Andy Reid's killer instinct will benefit Chiefs

September, 30, 2013
9/30/13
4:00
PM ET
KANSAS CITY, Mo. -- Andy Reid provided the Kansas City Chiefs a look into his coaching philosophy with one of his decisions in Sunday’s win over the New York Giants. If this is indeed how Reid will coach the Chiefs over the long term, they will benefit.

Reid
The decision in question came with 9 minutes left in the fourth quarter and the Chiefs leading 17-7. Ryan Succop kicked a 53-yard field goal that would have put the Chiefs ahead by 13 points. But a Giants penalty gave Reid the option of taking the points off the board and giving the Chiefs a fresh set of downs. He took the latter.
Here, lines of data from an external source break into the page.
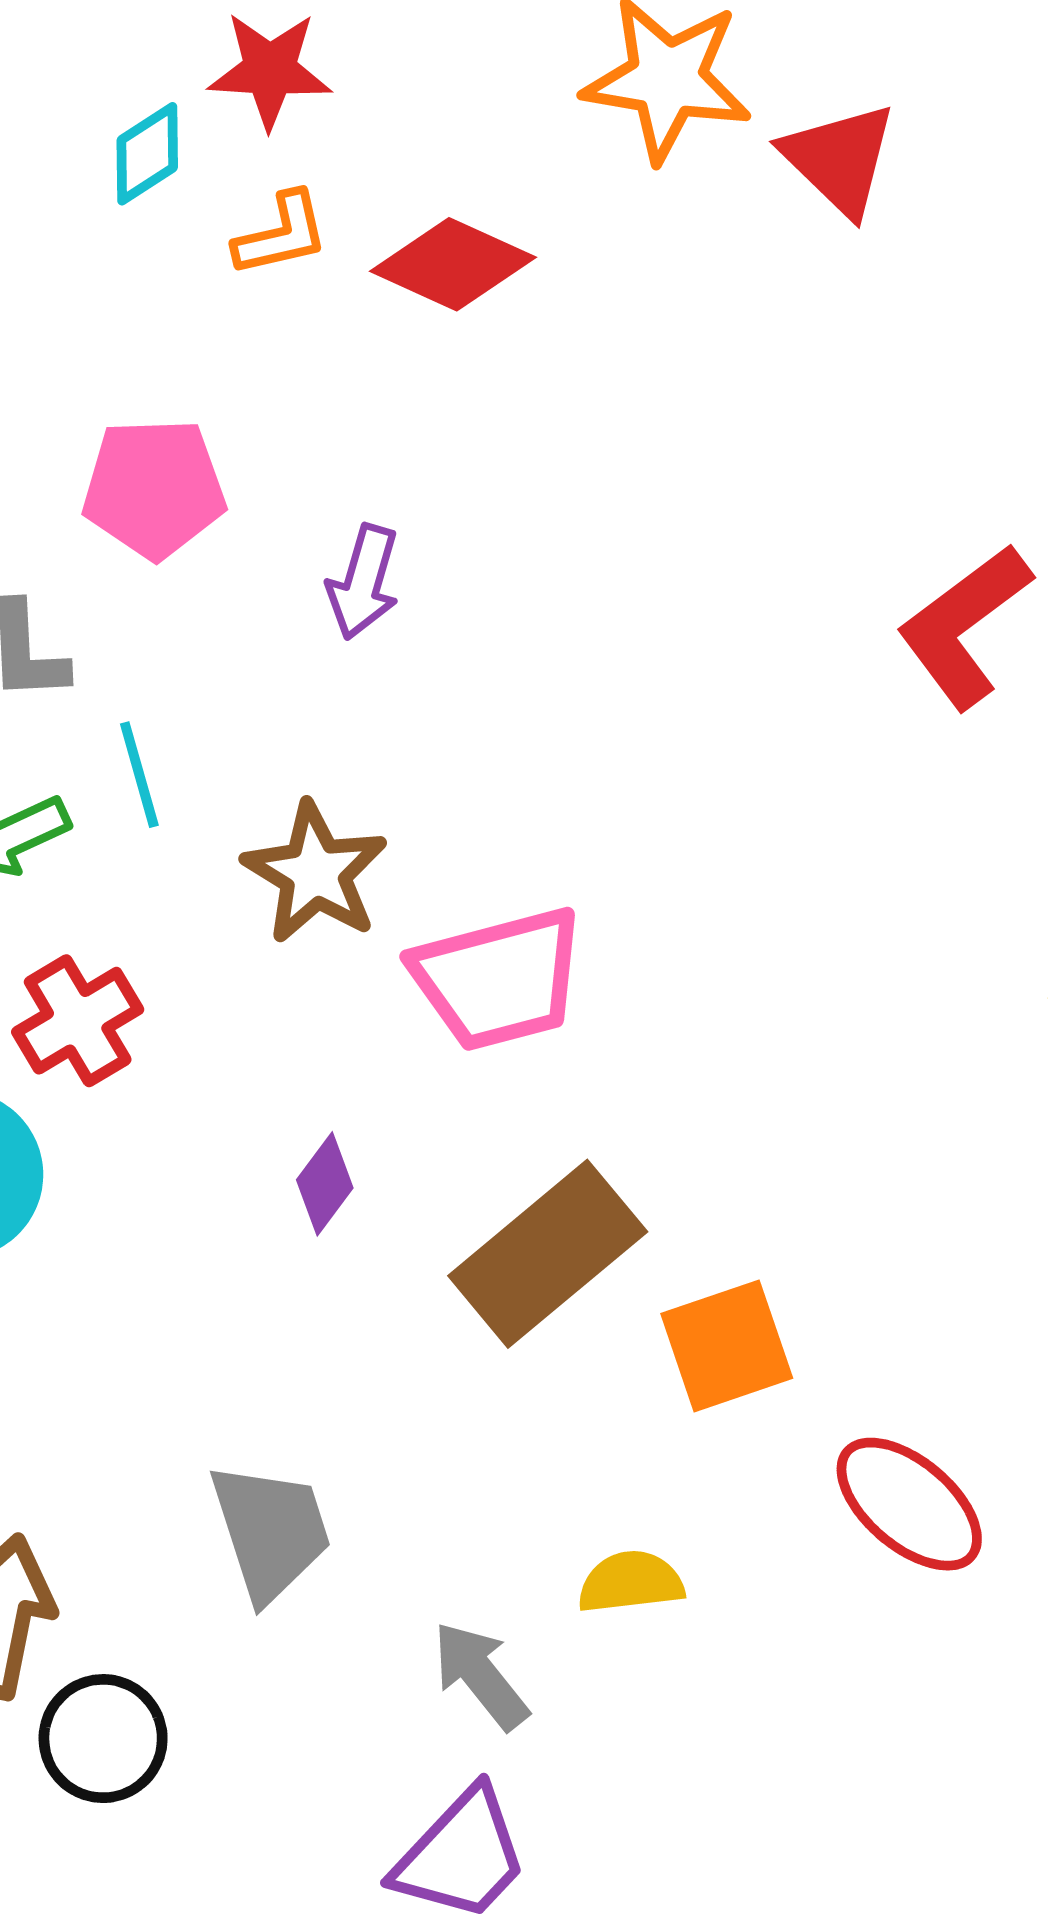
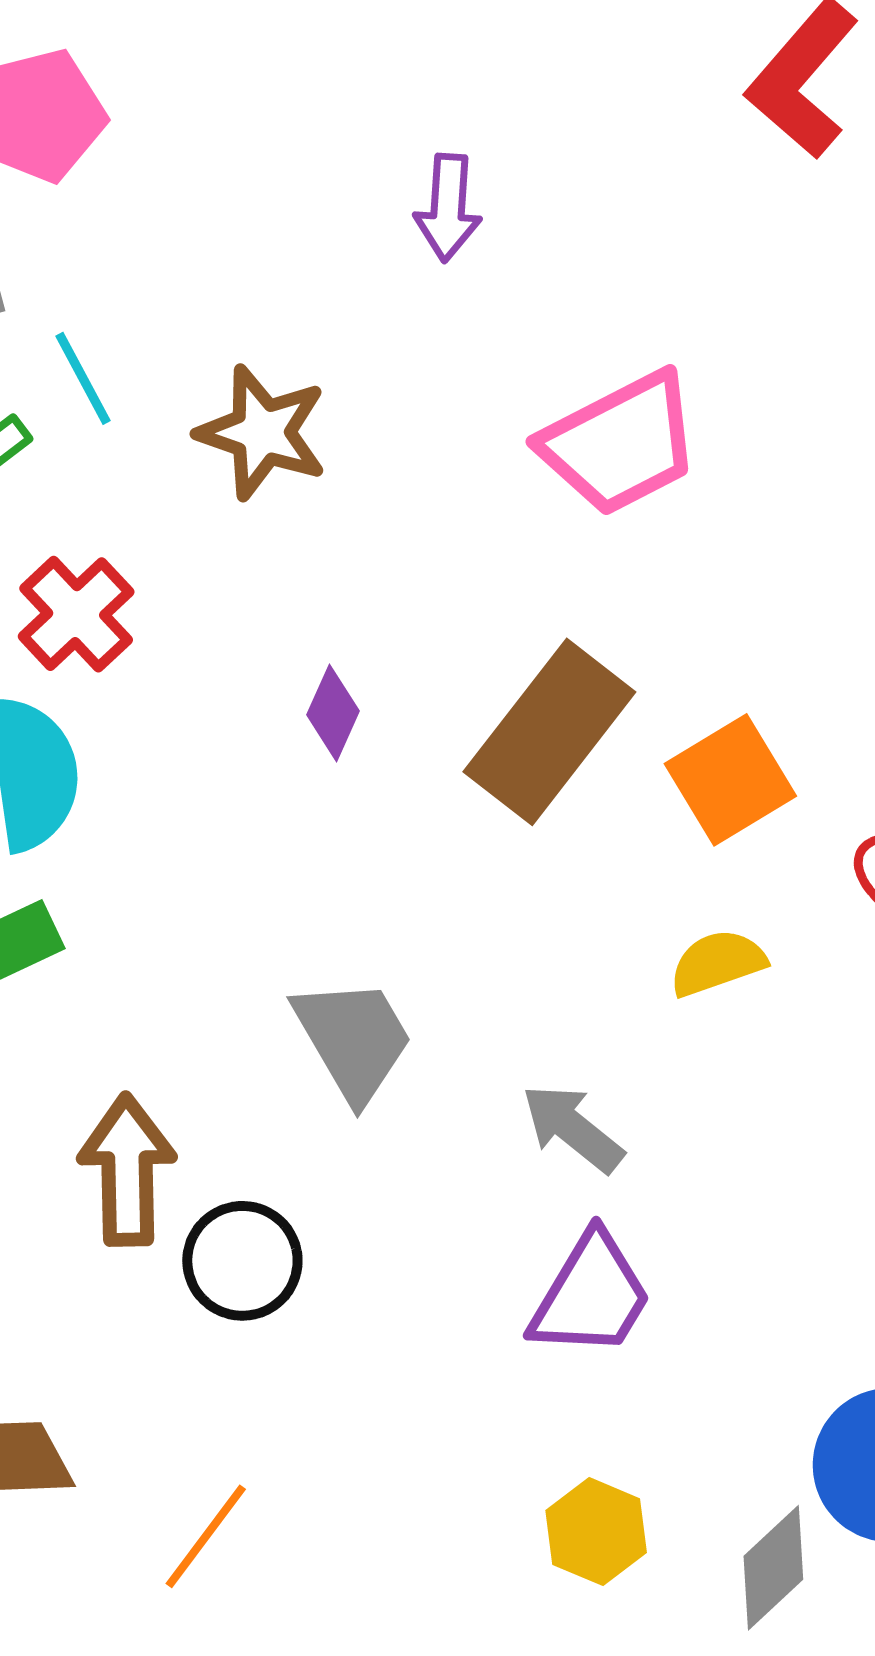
purple arrow: (363, 582) -> (448, 208), moved
pink trapezoid: (498, 979) -> (620, 443), moved
yellow semicircle: (631, 1582) -> (718, 963), moved

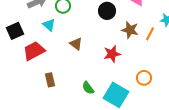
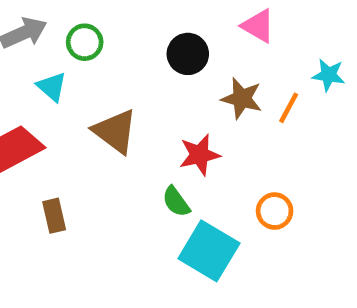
brown triangle: (76, 44) -> (115, 131), size x1.5
green semicircle: (88, 88) -> (176, 202), moved

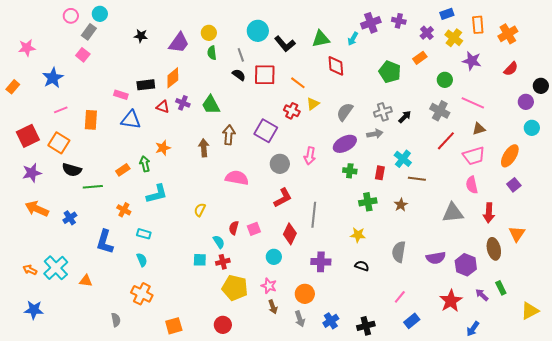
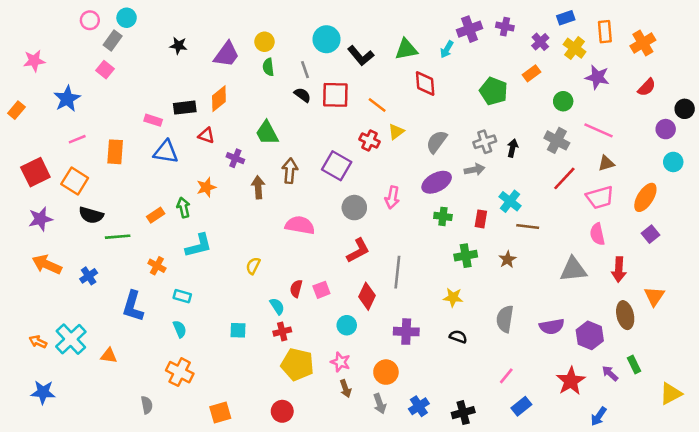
purple cross: (183, 103) -> (235, 158), moved
black arrow: (405, 117) -> (513, 148), turned -32
cyan square: (200, 260) -> (238, 330), moved

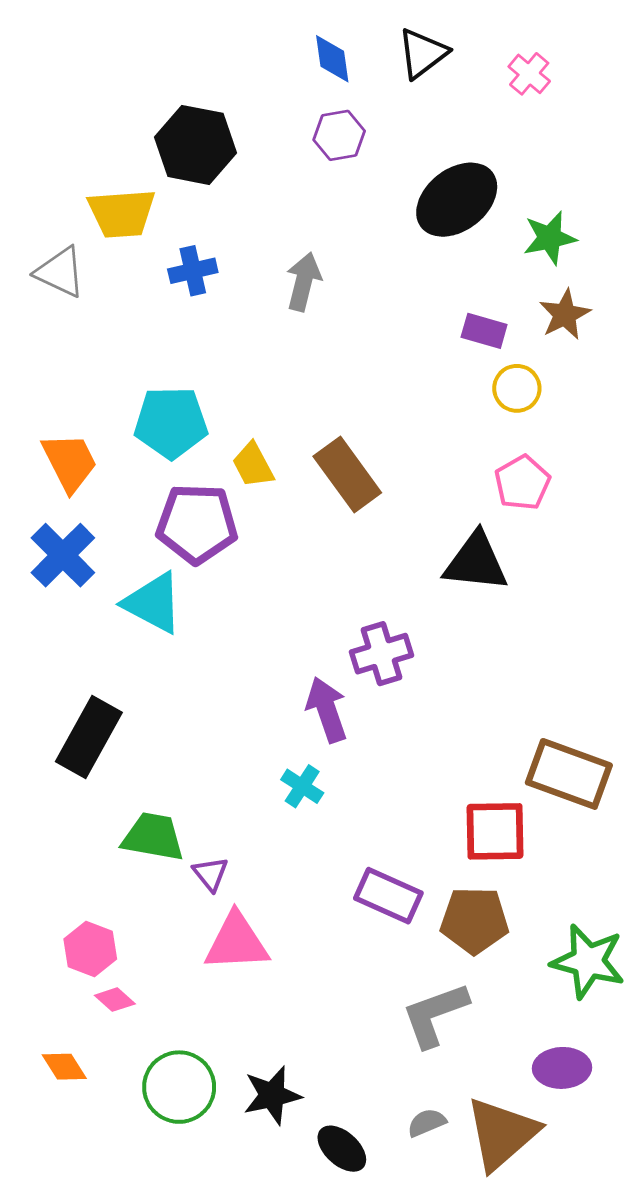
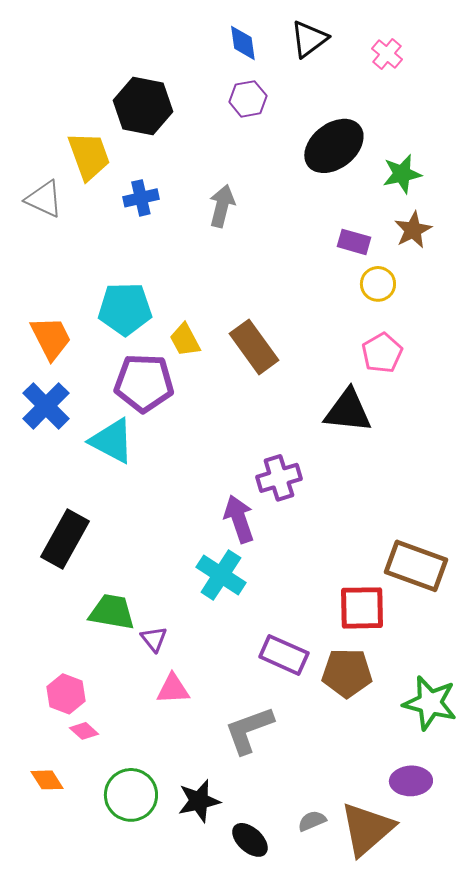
yellow trapezoid: (122, 213) -> (89, 156), turned -106
cyan cross: (302, 786) -> (221, 575), size x1.6
pink triangle: (237, 942) -> (173, 689), size x0.7
gray L-shape: (435, 1015) -> (249, 730), moved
After some anxious moments -- the Chiefs were penalized 15 yards for clipping on their next play -- they eventually scored a touchdown to go ahead 24-7.

The fact that the decision paid off for Reid isn’t what makes it a good one. It’s that he’s coaching to the strengths of the Chiefs.

Those strengths are a ball-control offense (the Chiefs had possession for almost 36 minutes on Sunday) and a defense capable of controlling games (the Giants took just 10 snaps on Kansas City’s side of the field). Chances were the Chiefs were going to chew more time off the clock and still get points on the drive. If they didn’t, chances were their defense would stifle the Giants.

There was little risk by going against the book under such circumstances, and Reid recognized that. He and the Chiefs were rewarded for it.

“Maybe just a gut feeling that I’ve tried to trust,’’ Reid said. “I can’t tell you I didn’t have a little indigestion on that gut feeling with the [clipping] penalty right there. That bothered me a little bit, but we overcame that and we got rolling.’’

These decisions won’t always work out for Reid. That’s acceptable when there’s little downside to failure. All situations are different, and Reid will have many factors to consider the next time he’s faced with a dilemma.

But over the long haul, the Chiefs will prosper with a coach who not only has a killer instinct, but listens to it.